Segundo a professora, a pesquisa inicial já foi contemplada uma vez pelo edital do PPSUS e mostrou resultados muito satisfatórios no acompanhamento das gestantes identificadas com essas doenças. Agora, no entanto, a proposta se aprofunda ao buscar se unir o estudo ao diagnóstico do Teste do Pezinho. “Durante essa fase da pesquisa, deveremos acompanhar os recém-nascidos de duas maternidades da capital – do Hospital das Clínicas e da Maternidade Dona Íris; colhendo dados e informações que já serão aplicadas no tratamento desses bebês. O projeto é piloto, mas tem potencial para expandir conforme nossos resultados, se realizado em conjunto a um teste tão popular e eficaz como esse,” enfatiza.

Para Ana Maria, a aplicação em conjunto ao Teste do Pezinho é de fundamental importância para o sucesso desses diagnósticos. “Há mães que, infelizmente, ainda não fazem o acompanhamento médico com o pré-natal. Mas elas não deixam de fazer o Teste do Pezinho, o que melhora as chances de se detectarem doenças no recém-nascido. Existe um trabalho de conscientização para que tanto o pré-natal seja feito quanto o tratamento dessas doenças seja de fato eficaz, e a pesquisa auxilia nisso ao unir a ciência com o social”, vislumbra.

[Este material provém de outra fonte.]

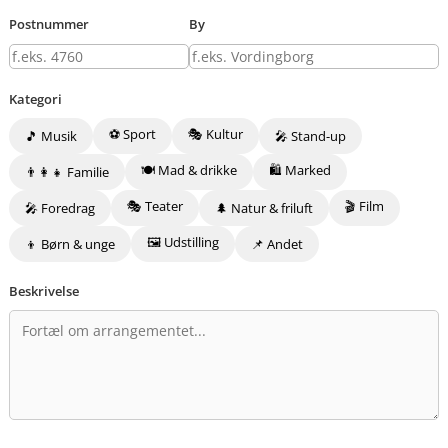
Postnummer
By
Kategori
⚽ Sport
🎭 Kultur
🎵 Musik
🎤 Stand-up
🍽️ Mad & drikke
🛍️ Marked
👨‍👩‍👧 Familie
🎭 Teater
🎬 Film
🎤 Foredrag
🌲 Natur & friluft
🖼️ Udstilling
👦 Børn & unge
📌 Andet
Beskrivelse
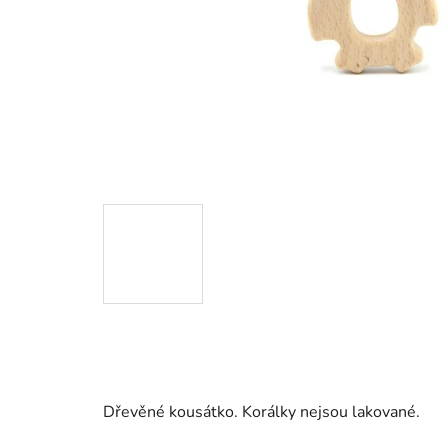
Dřevěné kousátko. Korálky nejsou lakované.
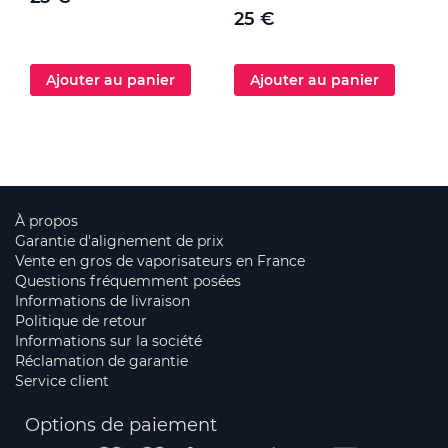
25 €
Ajouter au panier
Ajouter au panier
À propos
Garantie d'alignement de prix
Vente en gros de vaporisateurs en France
Questions fréquemment posées
Informations de livraison
Politique de retour
Informations sur la société
Réclamation de garantie
Service client
Options de paiement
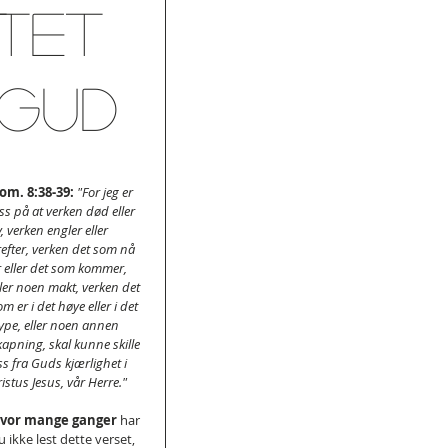
ttet
 Gud
om. 8:38-39:
"For jeg er 
iss på at verken død eller 
v, verken engler eller 
refter, verken det som nå 
r eller det som kommer, 
ller noen makt, verken det 
om er i det høye eller i det 
ype, eller noen annen 
kapning, skal kunne skille 
ss fra Guds kjærlighet i 
ristus Jesus, vår Herre."
vor mange ganger
 har 
u ikke lest dette verset, 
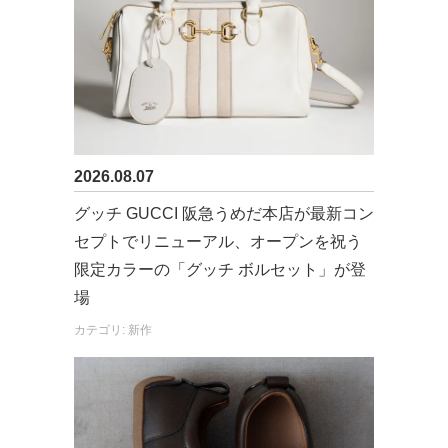
2026.08.07
グッチ GUCCI 阪急うめだ本店が最新コン
セプトでリニューアル、オープンを祝う
限定カラーの「グッチ ボルセット」が登
場
カテゴリ: 新作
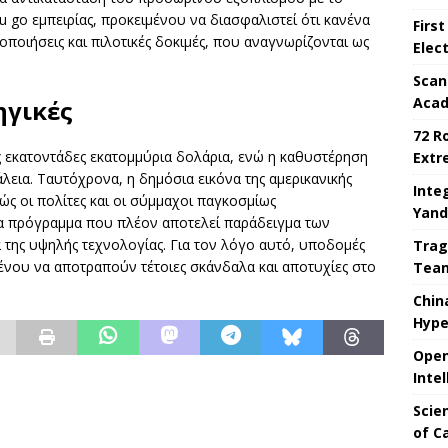
u go εμπειρίας, προκειμένου να διασφαλιστεί ότι κανένα
Firs
οποιήσεις και πιλοτικές δοκιμές, που αναγνωρίζονται ως
Elec
Scan
Acad
ηγικές
72 R
ης εκατοντάδες εκατομμύρια δολάρια, ενώ η καθυστέρηση
Extr
εια. Ταυτόχρονα, η δημόσια εικόνα της αμερικανικής
Integ
ώς οι πολίτες και οι σύμμαχοι παγκοσμίως
Yand
α πρόγραμμα που πλέον αποτελεί παράδειγμα των
της υψηλής τεχνολογίας. Για τον λόγο αυτό, υποδομές
Trag
ένου να αποτραπούν τέτοιες σκάνδαλα και αποτυχίες στο
Team
Chin
Hype
Open
Inte
Scie
of C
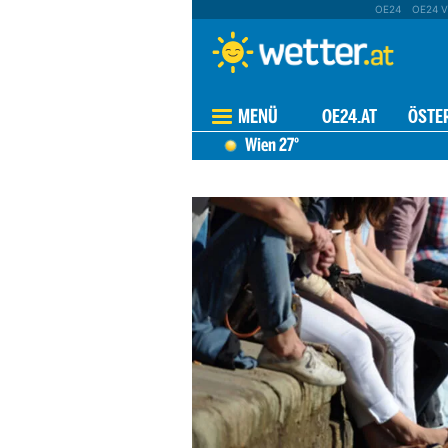
OE24
OE24 V
MENÜ
OE24.AT
ÖSTE
Wien
27°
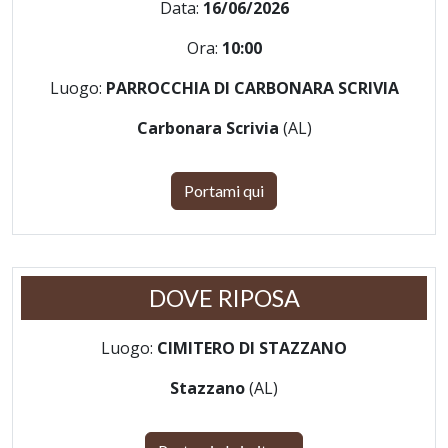
Data:
16/06/2026
Ora:
10:00
Luogo:
PARROCCHIA DI CARBONARA SCRIVIA
Carbonara Scrivia
(AL)
Portami qui
DOVE RIPOSA
Luogo:
CIMITERO DI STAZZANO
Stazzano
(AL)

Por este aspecto, ao se aliar ao social, a universidade promove ainda uma formação mais humanística para seus alunos, mesmo que em áreas não relacionadas diretamente às ciências humanas. Para o mestrando em Parasitologia pela UFG, Hânstter Alves, essas iniciativas auxiliam no trabalho de diagnóstico e de referenciamento para a construção de sua carreira. “Essas atividades que vão além da sala de aula acabam direcionando o que vamos fazer enquanto profissionais. Eu mesmo comecei a trabalhar com a professora Ana Maria desde a graduação, quando acompanhava as mães, enquanto estagiário. Hoje, concluo meu mestrado nessa área e pretendo seguir o doutorado na mesma linha”, pontua. Por este ângulo, a pesquisa aplicada e a extensão agem na formação complementar em diversos níveis e ganham, assim, todos os envolvidos: acadêmicos, pesquisadores, administração pública e, principalmente, a sociedade.